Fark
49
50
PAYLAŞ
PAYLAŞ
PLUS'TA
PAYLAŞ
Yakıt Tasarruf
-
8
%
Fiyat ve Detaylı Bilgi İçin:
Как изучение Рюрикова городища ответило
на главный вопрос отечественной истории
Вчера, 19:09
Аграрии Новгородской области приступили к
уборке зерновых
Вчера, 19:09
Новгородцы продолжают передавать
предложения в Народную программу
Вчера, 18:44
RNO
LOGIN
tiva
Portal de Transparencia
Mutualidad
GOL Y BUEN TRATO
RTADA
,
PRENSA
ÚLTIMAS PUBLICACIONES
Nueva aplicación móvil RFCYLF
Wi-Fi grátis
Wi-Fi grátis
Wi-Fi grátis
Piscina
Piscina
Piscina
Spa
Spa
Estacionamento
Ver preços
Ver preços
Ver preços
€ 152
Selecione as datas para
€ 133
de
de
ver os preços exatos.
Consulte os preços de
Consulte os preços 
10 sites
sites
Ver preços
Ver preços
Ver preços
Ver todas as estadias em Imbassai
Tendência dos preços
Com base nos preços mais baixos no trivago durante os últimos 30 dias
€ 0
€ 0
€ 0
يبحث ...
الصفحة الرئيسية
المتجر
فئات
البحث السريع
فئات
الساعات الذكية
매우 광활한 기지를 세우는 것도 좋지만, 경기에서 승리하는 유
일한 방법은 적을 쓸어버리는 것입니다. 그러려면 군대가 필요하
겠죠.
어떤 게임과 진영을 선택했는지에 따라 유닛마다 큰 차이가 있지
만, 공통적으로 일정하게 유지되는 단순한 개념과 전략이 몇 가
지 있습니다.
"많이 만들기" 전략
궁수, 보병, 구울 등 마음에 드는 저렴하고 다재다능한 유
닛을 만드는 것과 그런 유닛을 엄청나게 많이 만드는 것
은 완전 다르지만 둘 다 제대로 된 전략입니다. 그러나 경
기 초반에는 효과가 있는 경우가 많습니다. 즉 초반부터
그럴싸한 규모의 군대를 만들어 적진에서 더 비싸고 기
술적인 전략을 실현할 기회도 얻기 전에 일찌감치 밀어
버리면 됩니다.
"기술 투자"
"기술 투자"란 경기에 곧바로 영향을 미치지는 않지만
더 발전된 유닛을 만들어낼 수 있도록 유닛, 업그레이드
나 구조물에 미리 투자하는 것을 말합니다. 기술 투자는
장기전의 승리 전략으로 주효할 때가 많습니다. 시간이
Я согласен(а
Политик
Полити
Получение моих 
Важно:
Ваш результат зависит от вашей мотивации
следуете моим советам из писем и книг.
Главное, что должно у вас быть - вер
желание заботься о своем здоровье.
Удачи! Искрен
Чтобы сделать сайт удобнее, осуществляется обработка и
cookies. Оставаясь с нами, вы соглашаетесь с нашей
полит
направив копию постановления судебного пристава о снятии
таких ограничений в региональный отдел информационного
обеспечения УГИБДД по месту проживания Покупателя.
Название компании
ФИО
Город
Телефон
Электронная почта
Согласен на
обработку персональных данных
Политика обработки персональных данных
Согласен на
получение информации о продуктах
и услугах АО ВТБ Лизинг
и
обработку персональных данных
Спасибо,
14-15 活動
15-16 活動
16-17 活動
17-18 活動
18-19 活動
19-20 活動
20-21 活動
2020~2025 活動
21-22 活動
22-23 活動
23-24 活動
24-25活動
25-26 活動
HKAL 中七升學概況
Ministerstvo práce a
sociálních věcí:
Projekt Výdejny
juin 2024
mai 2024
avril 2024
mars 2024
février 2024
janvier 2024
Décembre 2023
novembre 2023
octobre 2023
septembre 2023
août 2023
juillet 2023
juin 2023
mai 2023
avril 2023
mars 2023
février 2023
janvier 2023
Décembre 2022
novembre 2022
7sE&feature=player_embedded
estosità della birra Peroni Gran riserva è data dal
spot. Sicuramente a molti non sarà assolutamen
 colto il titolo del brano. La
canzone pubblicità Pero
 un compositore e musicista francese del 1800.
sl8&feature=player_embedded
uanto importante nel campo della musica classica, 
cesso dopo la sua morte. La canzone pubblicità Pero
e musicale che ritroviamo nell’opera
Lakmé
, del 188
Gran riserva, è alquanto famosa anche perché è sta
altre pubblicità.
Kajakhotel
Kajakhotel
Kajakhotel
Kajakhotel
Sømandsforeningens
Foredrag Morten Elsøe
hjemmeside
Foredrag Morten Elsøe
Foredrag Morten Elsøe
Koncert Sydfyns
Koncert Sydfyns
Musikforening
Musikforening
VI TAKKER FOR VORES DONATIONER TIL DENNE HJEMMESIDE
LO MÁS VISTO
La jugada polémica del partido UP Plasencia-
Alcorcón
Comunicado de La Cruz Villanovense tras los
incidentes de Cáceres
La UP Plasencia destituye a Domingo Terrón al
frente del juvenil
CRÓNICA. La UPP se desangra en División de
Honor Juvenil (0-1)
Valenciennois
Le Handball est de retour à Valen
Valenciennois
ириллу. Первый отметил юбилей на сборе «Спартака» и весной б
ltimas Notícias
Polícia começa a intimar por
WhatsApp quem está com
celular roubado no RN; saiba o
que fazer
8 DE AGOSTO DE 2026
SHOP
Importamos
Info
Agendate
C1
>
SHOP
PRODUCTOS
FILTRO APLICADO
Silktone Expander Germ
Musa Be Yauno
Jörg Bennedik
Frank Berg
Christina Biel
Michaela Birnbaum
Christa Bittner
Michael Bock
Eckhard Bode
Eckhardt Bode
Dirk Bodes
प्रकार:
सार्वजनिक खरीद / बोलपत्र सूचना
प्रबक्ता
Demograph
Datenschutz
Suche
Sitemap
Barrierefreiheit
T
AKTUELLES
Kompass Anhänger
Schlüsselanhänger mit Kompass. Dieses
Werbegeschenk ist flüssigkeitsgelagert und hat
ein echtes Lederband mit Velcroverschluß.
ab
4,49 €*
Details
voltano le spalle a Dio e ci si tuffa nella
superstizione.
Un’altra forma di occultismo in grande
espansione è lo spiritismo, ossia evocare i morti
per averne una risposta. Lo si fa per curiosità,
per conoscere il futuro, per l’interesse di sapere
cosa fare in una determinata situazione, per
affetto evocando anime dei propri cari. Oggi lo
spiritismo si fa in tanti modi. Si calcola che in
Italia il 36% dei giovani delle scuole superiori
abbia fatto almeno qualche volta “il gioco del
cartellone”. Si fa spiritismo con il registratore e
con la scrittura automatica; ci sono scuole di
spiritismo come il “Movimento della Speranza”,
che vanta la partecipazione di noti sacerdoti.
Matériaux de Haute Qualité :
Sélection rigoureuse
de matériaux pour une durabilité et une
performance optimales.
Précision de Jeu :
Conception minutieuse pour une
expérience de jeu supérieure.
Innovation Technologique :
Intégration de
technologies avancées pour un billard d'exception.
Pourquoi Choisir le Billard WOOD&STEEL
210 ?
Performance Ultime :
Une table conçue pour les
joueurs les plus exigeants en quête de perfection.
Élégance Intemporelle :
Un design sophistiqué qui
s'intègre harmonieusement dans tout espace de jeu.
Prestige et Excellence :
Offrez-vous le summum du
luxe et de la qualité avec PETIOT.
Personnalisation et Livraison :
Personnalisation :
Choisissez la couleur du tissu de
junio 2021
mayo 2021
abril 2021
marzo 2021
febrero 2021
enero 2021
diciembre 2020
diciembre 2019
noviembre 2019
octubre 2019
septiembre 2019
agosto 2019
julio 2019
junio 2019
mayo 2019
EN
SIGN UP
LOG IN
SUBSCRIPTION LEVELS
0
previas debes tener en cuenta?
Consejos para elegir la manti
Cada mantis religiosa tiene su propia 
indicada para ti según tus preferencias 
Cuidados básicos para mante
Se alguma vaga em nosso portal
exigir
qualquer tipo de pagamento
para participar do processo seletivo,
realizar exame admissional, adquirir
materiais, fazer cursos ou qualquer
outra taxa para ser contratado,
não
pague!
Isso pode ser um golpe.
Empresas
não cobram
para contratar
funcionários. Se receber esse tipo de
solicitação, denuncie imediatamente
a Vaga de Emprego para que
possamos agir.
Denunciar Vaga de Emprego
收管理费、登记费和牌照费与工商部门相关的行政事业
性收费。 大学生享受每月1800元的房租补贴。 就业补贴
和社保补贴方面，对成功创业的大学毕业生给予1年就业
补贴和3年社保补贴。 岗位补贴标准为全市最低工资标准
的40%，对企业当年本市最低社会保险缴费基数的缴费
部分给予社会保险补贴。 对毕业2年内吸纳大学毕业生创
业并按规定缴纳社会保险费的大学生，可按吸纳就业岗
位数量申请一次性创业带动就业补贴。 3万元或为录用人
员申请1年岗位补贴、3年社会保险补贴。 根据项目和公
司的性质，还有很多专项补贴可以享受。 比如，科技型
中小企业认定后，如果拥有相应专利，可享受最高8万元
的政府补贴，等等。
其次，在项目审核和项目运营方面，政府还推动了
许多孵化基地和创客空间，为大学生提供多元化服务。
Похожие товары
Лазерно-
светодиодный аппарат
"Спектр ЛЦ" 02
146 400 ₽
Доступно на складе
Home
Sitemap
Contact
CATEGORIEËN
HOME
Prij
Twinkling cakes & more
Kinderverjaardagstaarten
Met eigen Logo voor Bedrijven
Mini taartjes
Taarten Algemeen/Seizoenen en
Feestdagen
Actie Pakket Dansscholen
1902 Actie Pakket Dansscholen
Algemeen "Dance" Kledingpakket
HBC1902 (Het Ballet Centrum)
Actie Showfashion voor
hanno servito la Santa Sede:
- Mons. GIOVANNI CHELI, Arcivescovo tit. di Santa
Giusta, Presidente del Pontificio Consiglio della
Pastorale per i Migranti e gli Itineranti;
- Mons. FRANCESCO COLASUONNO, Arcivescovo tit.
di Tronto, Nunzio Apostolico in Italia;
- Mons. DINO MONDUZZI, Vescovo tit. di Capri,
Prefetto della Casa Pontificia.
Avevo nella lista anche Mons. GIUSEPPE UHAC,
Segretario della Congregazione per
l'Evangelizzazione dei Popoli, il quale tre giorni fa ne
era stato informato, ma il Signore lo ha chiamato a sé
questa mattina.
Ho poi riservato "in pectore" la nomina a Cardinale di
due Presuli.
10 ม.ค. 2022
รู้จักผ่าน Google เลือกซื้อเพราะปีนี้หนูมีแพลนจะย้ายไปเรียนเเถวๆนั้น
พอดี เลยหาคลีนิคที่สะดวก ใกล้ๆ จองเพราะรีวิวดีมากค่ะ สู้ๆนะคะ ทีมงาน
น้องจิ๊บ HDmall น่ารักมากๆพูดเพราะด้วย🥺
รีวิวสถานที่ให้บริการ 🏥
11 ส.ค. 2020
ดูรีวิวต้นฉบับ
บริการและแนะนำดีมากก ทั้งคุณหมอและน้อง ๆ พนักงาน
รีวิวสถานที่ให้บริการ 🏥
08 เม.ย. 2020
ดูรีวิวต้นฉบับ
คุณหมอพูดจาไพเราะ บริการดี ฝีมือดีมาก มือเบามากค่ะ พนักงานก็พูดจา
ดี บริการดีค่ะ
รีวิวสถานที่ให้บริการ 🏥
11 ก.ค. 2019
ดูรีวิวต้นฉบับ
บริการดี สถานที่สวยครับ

Work to complete: Your answer should be the lines above from the one containing "abbia fatto almeno" through the one containing "realizar exame admissional, adquirir", copied exactly and with both ends kept.

Output of the exercise:
abbia fatto almeno qualche volta “il gioco del
cartellone”. Si fa spiritismo con il registratore e
con la scrittura automatica; ci sono scuole di
spiritismo come il “Movimento della Speranza”,
che vanta la partecipazione di noti sacerdoti.
Matériaux de Haute Qualité :
Sélection rigoureuse
de matériaux pour une durabilité et une
performance optimales.
Précision de Jeu :
Conception minutieuse pour une
expérience de jeu supérieure.
Innovation Technologique :
Intégration de
technologies avancées pour un billard d'exception.
Pourquoi Choisir le Billard WOOD&STEEL
210 ?
Performance Ultime :
Une table conçue pour les
joueurs les plus exigeants en quête de perfection.
Élégance Intemporelle :
Un design sophistiqué qui
s'intègre harmonieusement dans tout espace de jeu.
Prestige et Excellence :
Offrez-vous le summum du
luxe et de la qualité avec PETIOT.
Personnalisation et Livraison :
Personnalisation :
Choisissez la couleur du tissu de
junio 2021
mayo 2021
abril 2021
marzo 2021
febrero 2021
enero 2021
diciembre 2020
diciembre 2019
noviembre 2019
octubre 2019
septiembre 2019
agosto 2019
julio 2019
junio 2019
mayo 2019
EN
SIGN UP
LOG IN
SUBSCRIPTION LEVELS
0
previas debes tener en cuenta?
Consejos para elegir la manti
Cada mantis religiosa tiene su propia 
indicada para ti según tus preferencias 
Cuidados básicos para mante
Se alguma vaga em nosso portal
exigir
qualquer tipo de pagamento
para participar do processo seletivo,
realizar exame admissional, adquirir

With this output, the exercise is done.